Meurtre à la machette, représailles maternelles, infanticide et homicide dans une église (relecture du sacrifice d’Abraham, déicide dos tourné par main féminine), massacre de dévots, émasculation à la suite d’un viol, fusillade finale, coup de grâce au sabre : western marxiste et mystique, parabole politique, conte documentaire, réflexion lyrique, hiératique et schizophrénique sur l’injustice, la violence, la ferveur, le terrorisme, l’utopie impossible à trouver, sinon in extremis, dans l’ultime plan en mouvement, en hauteur, de la plaine stérile du sertão enfin devenue mer vivante (remember la coda maritime des Quatre Cents Coups), le film du « chef de file » du Cinema Novo s’avère avant tout un mélodrame théâtral et une histoire d’amour à rebours, dominé par quatre hommes – Manuel le vacher, Sébastien le prêcheur, Antônio des Morts le mercenaire, Corisco le bandit (on recroisera Othon Bastos, ventriloque de son alter ego religieux, dans Central do Brasil de Walter Salles) – et deux femmes (Rosa, Dadá, belles et intenses Yoná Magalhães & Sonia Dos Humildes), situé dans un Brésil hostile, Glauber Rocha se fichant effrontément du rivage touristique d’Ipanema, régi par une temporalité dilatée qui rebutera les impatients d’Occident, par une âpreté/artificialité qui frustrera les amateurs de discours carré, manichéen au besoin. Procession + chanson, l’ouverture, entre l’hallucination et l’épiphanie, donne ou bat la mesure d’un opus rétif au respect des règles, celles de la société, celles du cinéma, liées depuis plus d’un siècle dans une dialectique réversible de maître et d’esclave, prisonnières volontaires du réel, du réalisme, à prétentions réformatrices ou testimoniales. Notre réalisateur signe un ouvrage de stagnations et de convulsions, de déclamations et de désolation(s).

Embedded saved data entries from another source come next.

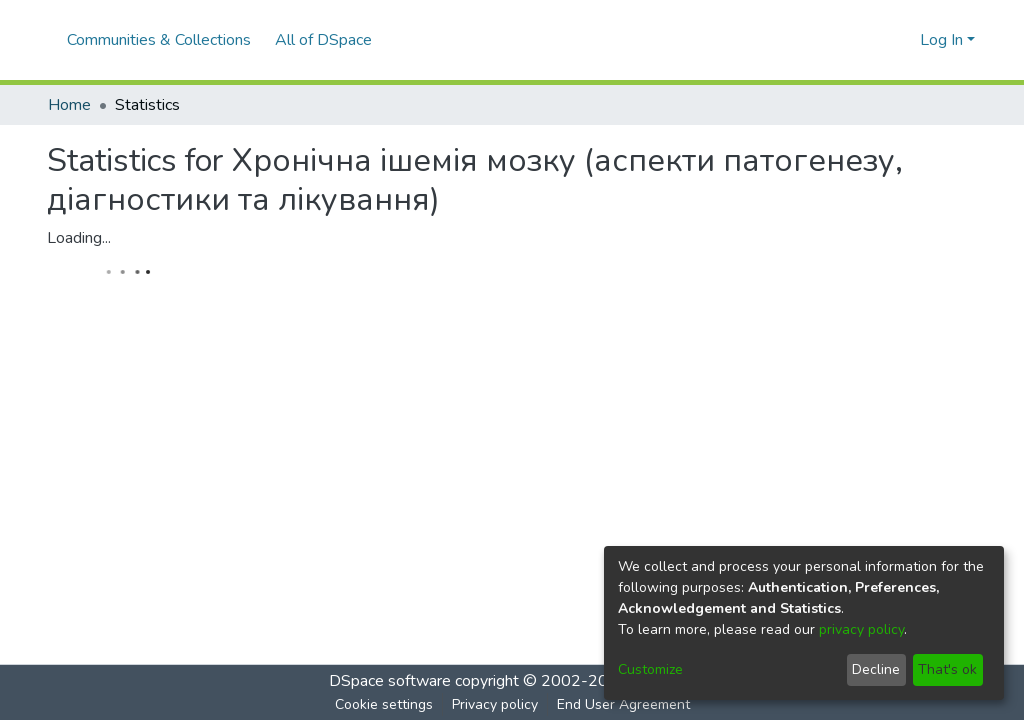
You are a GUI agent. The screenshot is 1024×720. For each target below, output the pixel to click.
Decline (876, 669)
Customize (650, 669)
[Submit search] (872, 40)
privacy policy (861, 629)
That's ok (947, 669)
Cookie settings (384, 704)
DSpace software (390, 681)
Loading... (79, 238)
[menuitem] (327, 40)
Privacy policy (495, 704)
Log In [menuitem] (941, 40)
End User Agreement (623, 704)
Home (69, 105)
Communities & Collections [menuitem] (159, 40)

Contrairement au contemporain Leone, doublement accompagné par Morricone, similaire fossoyeur formaliste et bâtisseur de mythologies désenchantées, Rocha ne donne pas dans l’opéra, même au prix d’extraits de Villa-Lobos, et il manie l’espace et le temps d’une manière très différente du démiurge transalpin – exeunt l’attente, l’étirement, les gros plans de regards éloquents, l’horizontalité en Scope, cercueil géométrique pour des pantins taiseux, idiosyncrasies résolues dans l’orgasme du coup de feu ; bienvenue dans le clignotement méta, l’impitoyable lumière verticale, les déplacements millimétrés d’une troupe en déroute. Chez Leone, la « petite mort » rejoint la grande, la révolution de l’énonciation se retrouve à l’unisson de la Révolution démystifiée, le Temps finit par devenir le vrai sujet, y compris déguisé dans le polar opiacé (Il était une fois en Amérique se verra musicalement et logiquement cité par Wong Kar-wai dans The Grandmaster, identique poème épique et nostalgique). Chez Rocha, on meurt plusieurs fois, on ne fait que cela, déjà mort avant que de naître, pauvre de naissance puis d’existence, la verticalité vertigineuse du « Mont Saint » répond à la surface plane de la scène en plein air, les minutes s’épuisent d’elles-mêmes dans une sorte d’immobilité ontologique, matérialisation minutée du destin dit éternel. Quand Manuel mange, parle (soliloque) et fume dans les lueurs stroboscopiques, voire infernales, d’un feu domestique hors-champ, le spectateur éprouve une langueur sonore proche de l’hypnose, qui rime avec la mécanique métaphysique du projecteur. Quand Manuel, Sisyphe délocalisé, soulève son rocher (de vingt kilos, bigre) sur sa tête, avance à genoux, près du guide debout, le spectateur sent/subit la durée en train de se dérouler en direct, moment de temps pur embaumé par/sur la pellicule, rendu à travers les années via l’écran au format 4/3 du visionnage.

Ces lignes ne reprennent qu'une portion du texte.